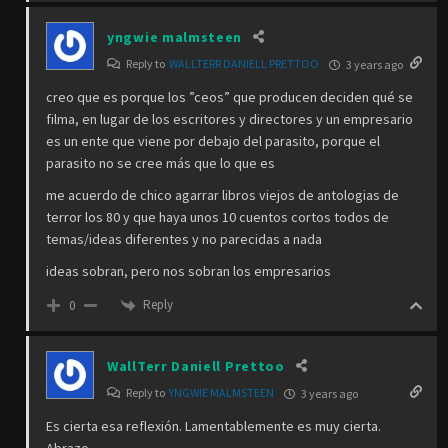
yngwie malmsteen
Reply to
WALLTERR DANIELL PRETTOO
3 years ago
creo que es porque los ”ceos” que producen deciden qué se
filma, en lugar de los escritores y directores y un empresario
es un ente que viene por debajo del parasito, porque el
parasito no se cree más que lo que es
me acuerdo de chico agarrar libros viejos de antologias de
terror los 80 y que haya unos 10 cuentos cortos todos de
temas/ideas diferentes y no parecidas a nada
ideas sobran, pero nos sobran los empresarios
Reply
0
WallTerr Daniell Prettoo
Reply to
YNGWIE MALMSTEEN
3 years ago
Es cierta esa reflexión. Lamentablemente es muy cierta.
Abrazo.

→ **Problem statement**:
Copy the preceding data in full and word for word, dropping its pictures.

→ **Exercise solution**:
yngwie malmsteen
Reply to
WALLTERR DANIELL PRETTOO
3 years ago
creo que es porque los ”ceos” que producen deciden qué se
filma, en lugar de los escritores y directores y un empresario
es un ente que viene por debajo del parasito, porque el
parasito no se cree más que lo que es
me acuerdo de chico agarrar libros viejos de antologias de
terror los 80 y que haya unos 10 cuentos cortos todos de
temas/ideas diferentes y no parecidas a nada
ideas sobran, pero nos sobran los empresarios
Reply
0
WallTerr Daniell Prettoo
Reply to
YNGWIE MALMSTEEN
3 years ago
Es cierta esa reflexión. Lamentablemente es muy cierta.
Abrazo.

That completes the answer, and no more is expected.